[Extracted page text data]
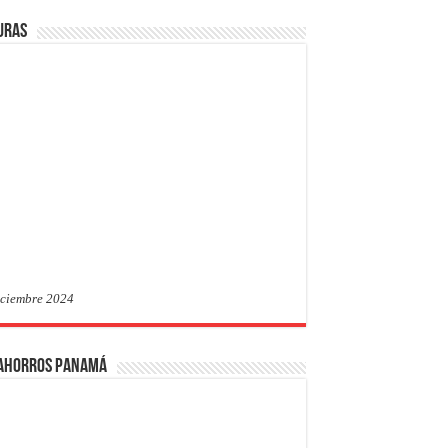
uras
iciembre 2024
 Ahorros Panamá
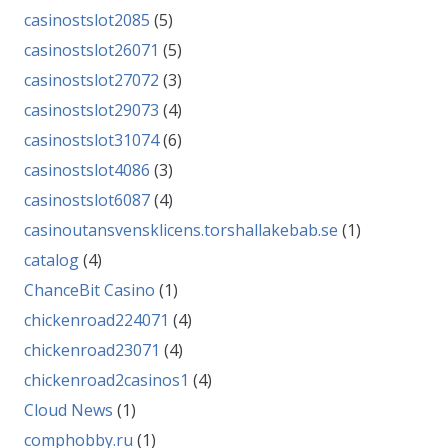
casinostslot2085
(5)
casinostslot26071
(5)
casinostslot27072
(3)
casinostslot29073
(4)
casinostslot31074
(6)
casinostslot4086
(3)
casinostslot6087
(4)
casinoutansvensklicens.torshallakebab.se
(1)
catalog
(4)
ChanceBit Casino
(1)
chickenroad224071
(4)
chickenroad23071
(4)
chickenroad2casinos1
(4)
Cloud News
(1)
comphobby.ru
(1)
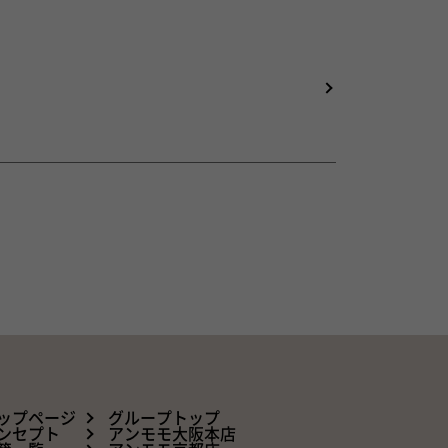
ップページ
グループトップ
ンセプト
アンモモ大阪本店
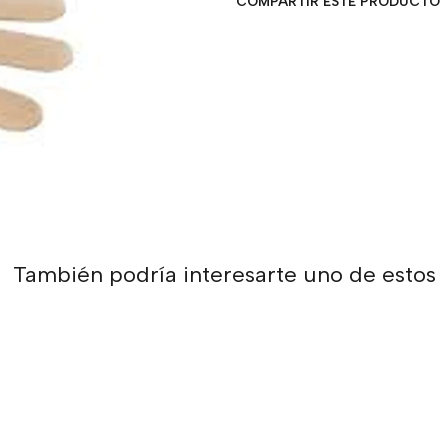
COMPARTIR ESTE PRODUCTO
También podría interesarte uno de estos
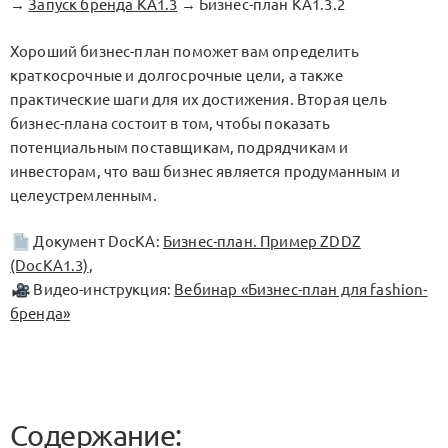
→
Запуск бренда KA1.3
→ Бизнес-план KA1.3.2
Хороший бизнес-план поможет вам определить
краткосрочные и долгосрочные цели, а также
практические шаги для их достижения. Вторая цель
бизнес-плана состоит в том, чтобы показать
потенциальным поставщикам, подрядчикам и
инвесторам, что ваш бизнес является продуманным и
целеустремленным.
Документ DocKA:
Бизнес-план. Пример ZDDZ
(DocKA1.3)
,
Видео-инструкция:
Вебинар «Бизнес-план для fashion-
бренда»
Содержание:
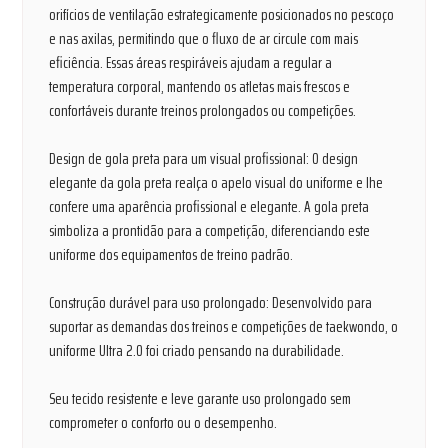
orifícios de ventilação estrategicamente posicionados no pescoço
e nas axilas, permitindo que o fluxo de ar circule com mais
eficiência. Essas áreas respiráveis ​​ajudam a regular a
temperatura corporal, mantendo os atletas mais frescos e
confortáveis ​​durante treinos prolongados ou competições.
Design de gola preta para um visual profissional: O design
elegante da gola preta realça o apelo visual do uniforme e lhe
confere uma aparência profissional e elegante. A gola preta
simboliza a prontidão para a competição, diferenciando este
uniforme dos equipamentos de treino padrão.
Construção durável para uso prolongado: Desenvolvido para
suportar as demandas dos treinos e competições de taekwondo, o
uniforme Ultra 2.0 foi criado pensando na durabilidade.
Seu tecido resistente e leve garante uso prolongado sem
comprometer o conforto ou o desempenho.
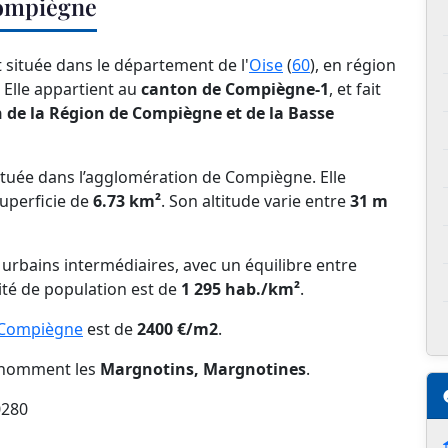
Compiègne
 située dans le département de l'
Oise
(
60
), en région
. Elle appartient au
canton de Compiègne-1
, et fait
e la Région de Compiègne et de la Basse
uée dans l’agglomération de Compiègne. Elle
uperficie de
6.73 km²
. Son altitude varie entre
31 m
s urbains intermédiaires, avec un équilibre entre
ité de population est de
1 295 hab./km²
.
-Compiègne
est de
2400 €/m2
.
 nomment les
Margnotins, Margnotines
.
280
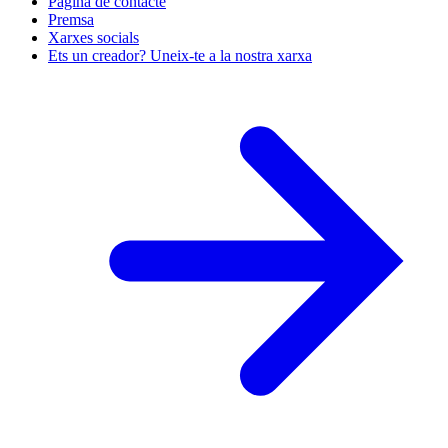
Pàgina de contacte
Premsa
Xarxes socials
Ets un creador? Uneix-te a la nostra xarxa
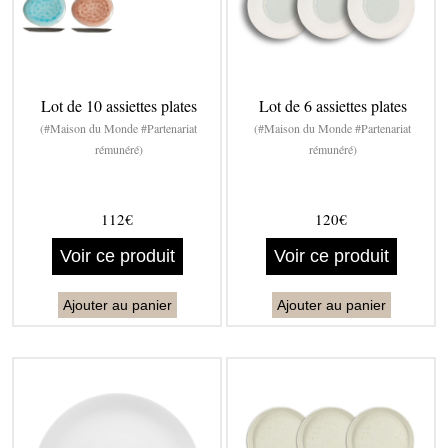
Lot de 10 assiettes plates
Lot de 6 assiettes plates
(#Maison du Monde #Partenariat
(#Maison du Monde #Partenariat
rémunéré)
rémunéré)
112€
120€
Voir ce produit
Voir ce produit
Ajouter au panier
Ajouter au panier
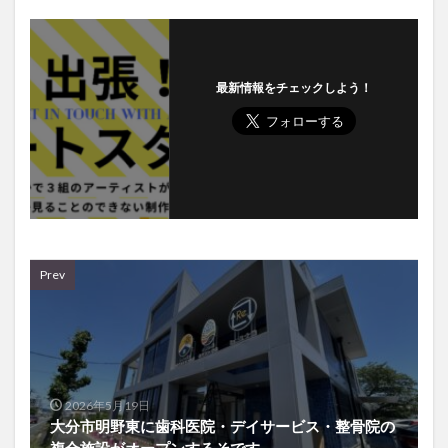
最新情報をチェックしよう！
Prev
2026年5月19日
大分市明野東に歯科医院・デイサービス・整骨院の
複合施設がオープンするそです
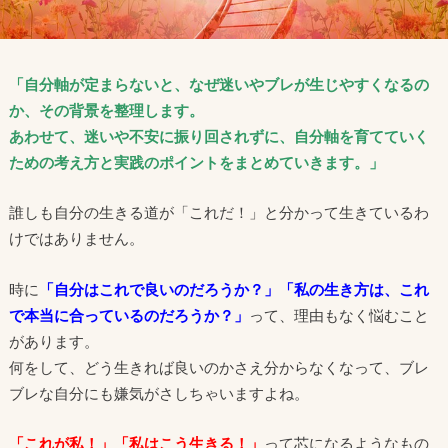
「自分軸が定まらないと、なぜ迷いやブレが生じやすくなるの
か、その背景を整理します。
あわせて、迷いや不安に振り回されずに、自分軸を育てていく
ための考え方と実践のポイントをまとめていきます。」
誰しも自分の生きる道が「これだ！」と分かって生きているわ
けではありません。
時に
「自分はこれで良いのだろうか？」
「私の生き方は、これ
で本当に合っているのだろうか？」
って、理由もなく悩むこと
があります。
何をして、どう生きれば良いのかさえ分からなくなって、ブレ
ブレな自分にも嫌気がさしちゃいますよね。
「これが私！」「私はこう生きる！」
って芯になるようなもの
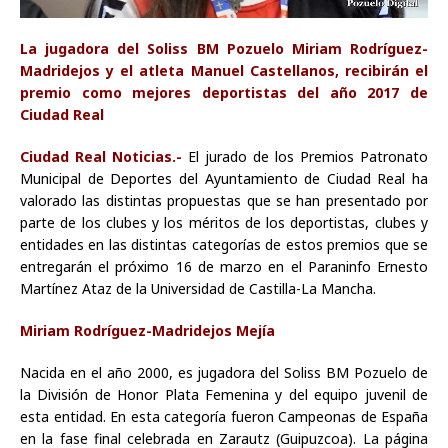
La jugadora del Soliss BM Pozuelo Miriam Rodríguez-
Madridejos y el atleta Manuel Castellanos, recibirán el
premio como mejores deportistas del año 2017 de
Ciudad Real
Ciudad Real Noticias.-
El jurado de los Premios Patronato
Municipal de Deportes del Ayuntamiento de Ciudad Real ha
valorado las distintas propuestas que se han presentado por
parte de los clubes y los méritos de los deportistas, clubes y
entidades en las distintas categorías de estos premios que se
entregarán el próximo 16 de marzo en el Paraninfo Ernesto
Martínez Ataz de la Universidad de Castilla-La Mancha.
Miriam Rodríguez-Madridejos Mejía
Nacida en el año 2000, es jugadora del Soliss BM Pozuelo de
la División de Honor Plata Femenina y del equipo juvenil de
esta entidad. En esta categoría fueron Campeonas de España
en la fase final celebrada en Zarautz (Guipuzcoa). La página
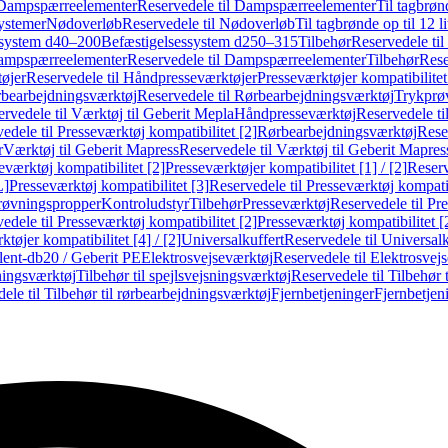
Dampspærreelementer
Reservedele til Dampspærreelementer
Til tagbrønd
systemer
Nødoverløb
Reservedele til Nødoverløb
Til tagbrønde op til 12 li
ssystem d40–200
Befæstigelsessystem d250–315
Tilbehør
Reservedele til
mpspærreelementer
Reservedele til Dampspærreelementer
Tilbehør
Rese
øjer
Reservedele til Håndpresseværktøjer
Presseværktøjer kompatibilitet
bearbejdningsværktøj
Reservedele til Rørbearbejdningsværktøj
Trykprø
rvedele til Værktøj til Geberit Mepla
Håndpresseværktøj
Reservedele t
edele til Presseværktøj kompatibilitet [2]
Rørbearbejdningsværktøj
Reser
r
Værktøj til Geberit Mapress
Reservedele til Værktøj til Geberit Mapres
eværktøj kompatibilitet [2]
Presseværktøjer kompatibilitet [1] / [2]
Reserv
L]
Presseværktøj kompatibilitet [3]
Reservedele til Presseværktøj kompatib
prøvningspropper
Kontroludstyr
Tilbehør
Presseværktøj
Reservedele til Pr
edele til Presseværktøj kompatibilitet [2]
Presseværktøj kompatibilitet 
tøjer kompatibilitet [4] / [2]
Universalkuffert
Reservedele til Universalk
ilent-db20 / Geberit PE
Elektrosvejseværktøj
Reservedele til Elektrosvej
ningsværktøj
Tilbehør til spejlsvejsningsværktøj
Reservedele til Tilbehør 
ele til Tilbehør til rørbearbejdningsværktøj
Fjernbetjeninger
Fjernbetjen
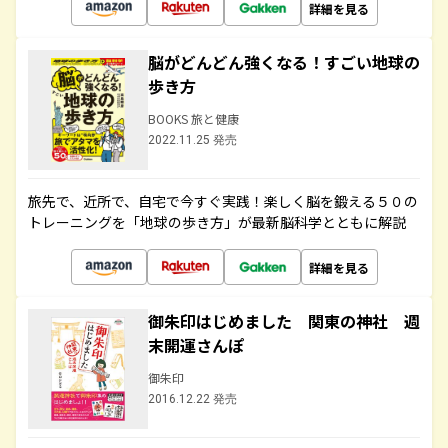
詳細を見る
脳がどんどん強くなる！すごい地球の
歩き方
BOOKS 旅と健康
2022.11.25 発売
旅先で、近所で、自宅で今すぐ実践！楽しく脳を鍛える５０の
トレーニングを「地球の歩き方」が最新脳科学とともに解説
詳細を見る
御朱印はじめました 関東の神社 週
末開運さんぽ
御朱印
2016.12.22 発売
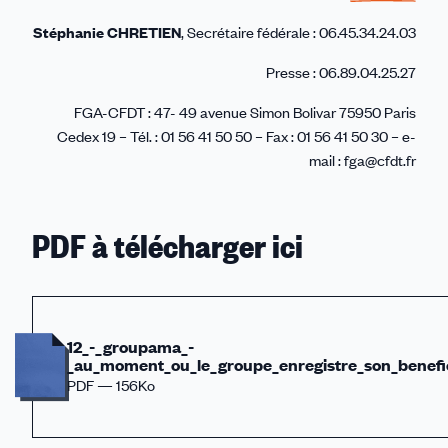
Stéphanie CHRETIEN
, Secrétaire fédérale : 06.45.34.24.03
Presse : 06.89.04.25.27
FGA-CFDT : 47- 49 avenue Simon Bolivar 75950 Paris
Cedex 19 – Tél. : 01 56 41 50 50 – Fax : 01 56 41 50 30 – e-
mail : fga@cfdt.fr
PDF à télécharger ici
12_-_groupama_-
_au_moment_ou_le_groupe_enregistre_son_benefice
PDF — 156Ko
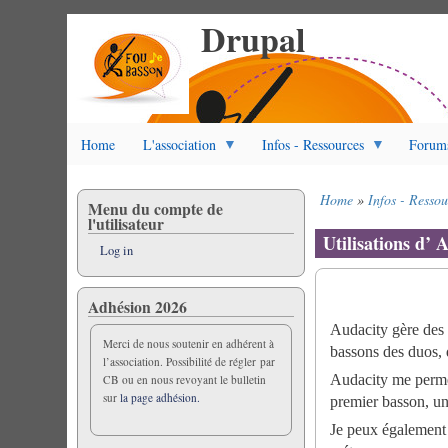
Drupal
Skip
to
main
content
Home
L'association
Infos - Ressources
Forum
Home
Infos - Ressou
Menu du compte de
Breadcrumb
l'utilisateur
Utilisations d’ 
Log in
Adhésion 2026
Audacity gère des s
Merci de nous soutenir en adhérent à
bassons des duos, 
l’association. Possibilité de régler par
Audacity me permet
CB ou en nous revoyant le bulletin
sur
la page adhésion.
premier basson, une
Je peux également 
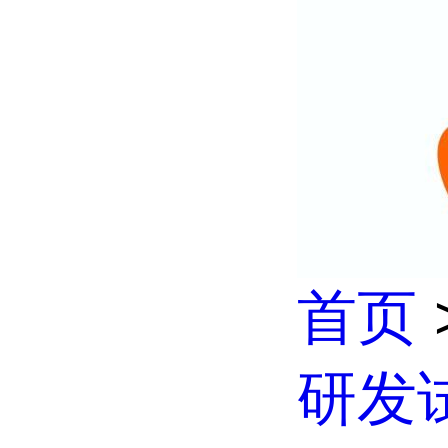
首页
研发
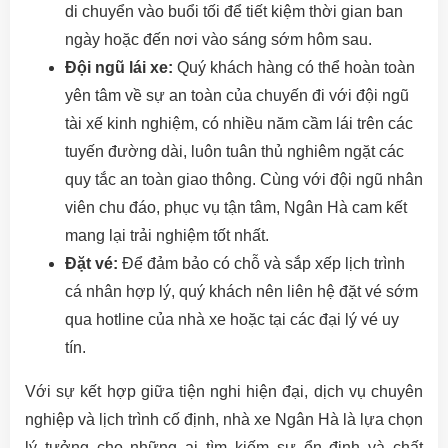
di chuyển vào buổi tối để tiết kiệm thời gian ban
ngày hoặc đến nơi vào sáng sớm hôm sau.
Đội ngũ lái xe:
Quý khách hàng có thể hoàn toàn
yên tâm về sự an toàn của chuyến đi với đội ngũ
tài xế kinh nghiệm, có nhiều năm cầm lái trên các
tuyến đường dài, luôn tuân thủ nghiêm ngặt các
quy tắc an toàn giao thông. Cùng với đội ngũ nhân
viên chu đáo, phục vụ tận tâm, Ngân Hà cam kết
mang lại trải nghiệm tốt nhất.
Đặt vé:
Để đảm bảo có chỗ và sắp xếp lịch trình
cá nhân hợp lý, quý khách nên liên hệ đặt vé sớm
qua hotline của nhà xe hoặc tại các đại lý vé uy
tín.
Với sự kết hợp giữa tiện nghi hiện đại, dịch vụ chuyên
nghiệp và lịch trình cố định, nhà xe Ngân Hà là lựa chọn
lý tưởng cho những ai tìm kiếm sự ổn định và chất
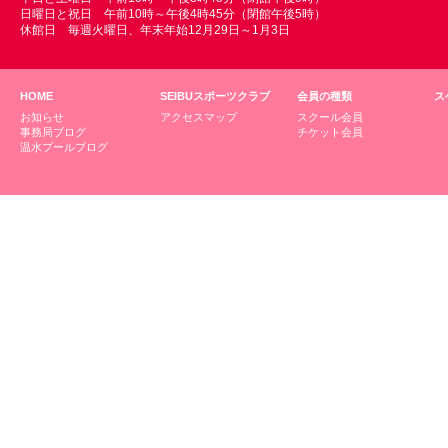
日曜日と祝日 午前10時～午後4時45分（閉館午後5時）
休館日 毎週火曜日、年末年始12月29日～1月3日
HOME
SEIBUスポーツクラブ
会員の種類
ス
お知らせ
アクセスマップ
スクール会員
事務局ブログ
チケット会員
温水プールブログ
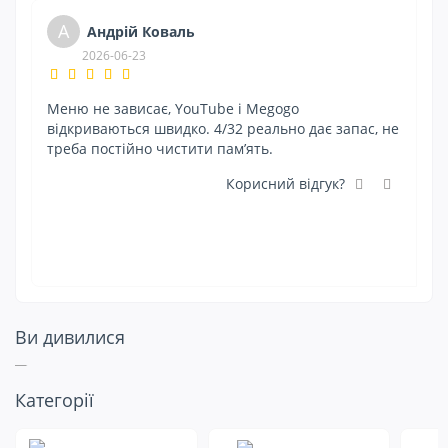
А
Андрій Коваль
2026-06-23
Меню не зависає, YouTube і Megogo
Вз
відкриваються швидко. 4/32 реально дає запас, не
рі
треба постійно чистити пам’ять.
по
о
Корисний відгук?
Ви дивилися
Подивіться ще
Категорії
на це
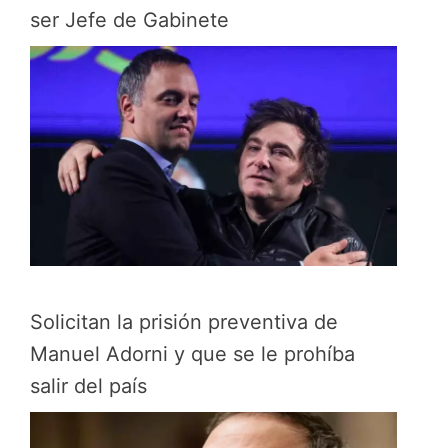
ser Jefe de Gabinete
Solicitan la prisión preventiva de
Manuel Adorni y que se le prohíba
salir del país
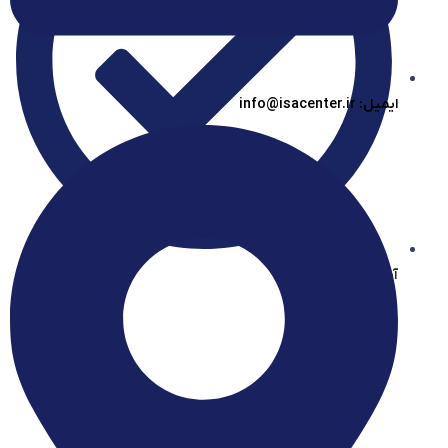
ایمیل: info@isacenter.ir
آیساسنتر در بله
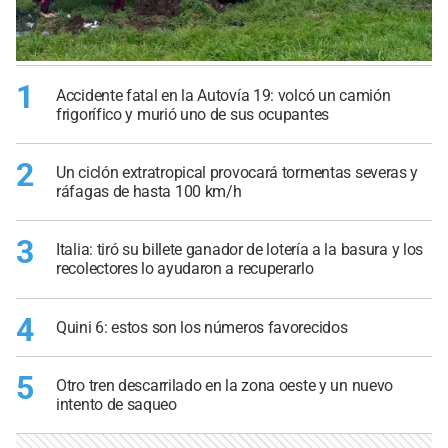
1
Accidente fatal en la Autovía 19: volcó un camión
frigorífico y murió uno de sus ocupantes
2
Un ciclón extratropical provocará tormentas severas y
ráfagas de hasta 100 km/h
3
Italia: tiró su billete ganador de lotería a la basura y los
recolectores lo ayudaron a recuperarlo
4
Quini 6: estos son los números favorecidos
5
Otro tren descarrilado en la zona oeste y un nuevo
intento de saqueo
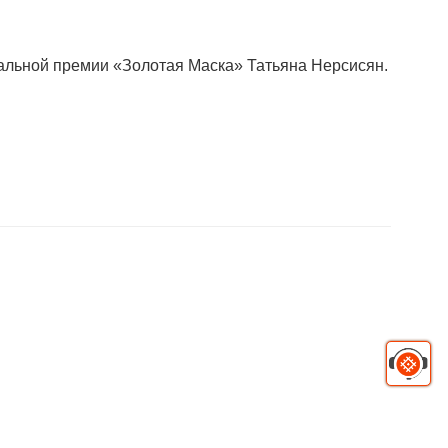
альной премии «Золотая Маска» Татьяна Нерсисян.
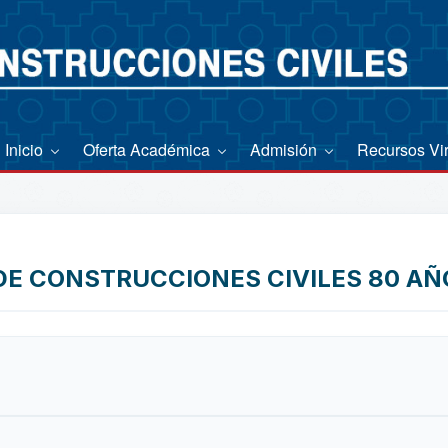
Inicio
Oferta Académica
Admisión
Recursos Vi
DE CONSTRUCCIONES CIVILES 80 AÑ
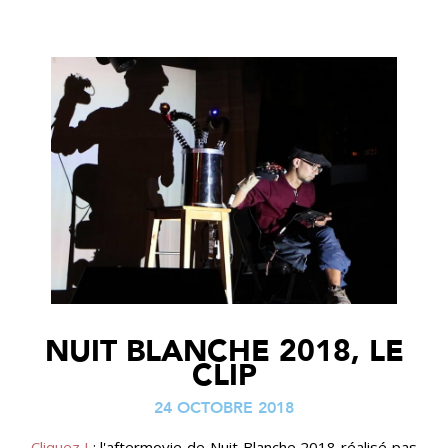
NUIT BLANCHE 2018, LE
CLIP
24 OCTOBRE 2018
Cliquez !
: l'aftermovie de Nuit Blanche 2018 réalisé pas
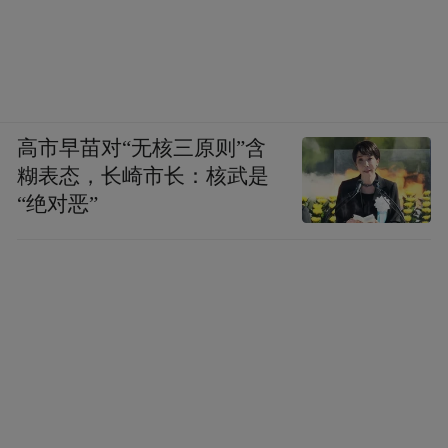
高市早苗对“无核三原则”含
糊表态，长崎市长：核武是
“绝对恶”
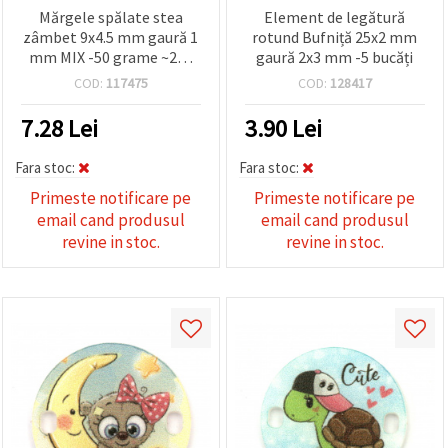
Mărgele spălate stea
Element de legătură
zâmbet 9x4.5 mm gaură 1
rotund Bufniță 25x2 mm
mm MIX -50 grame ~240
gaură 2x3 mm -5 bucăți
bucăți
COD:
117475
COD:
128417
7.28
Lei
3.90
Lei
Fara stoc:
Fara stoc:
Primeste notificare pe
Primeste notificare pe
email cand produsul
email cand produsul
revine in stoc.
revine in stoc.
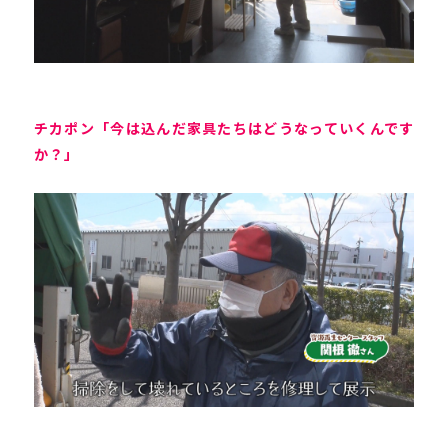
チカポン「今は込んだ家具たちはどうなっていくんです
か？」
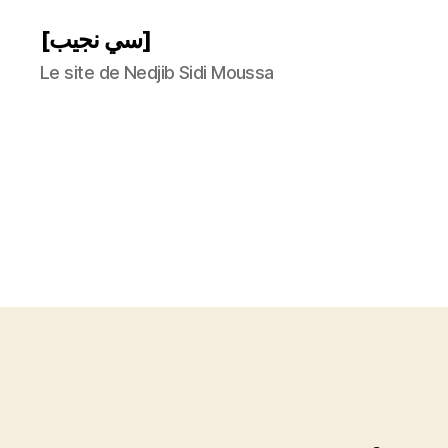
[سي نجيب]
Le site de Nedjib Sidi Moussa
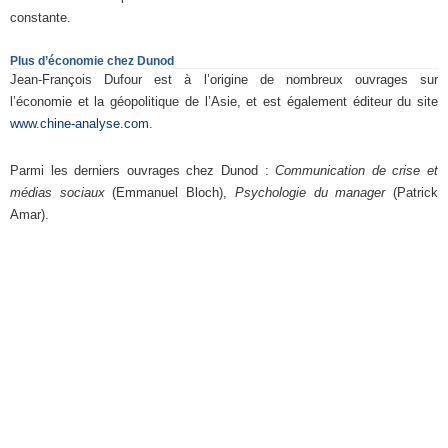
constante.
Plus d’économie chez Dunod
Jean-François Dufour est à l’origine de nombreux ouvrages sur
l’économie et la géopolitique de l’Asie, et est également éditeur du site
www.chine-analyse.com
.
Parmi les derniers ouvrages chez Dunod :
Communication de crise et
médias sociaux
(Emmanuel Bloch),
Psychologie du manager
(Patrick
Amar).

TASK PROMPT:
Gather each line from the entries above that includes the word "deportistas".

EXERCISE RESPONSE:
premio como mejores deportistas del año 2017 de
parte de los clubes y los méritos de los deportistas, clubes y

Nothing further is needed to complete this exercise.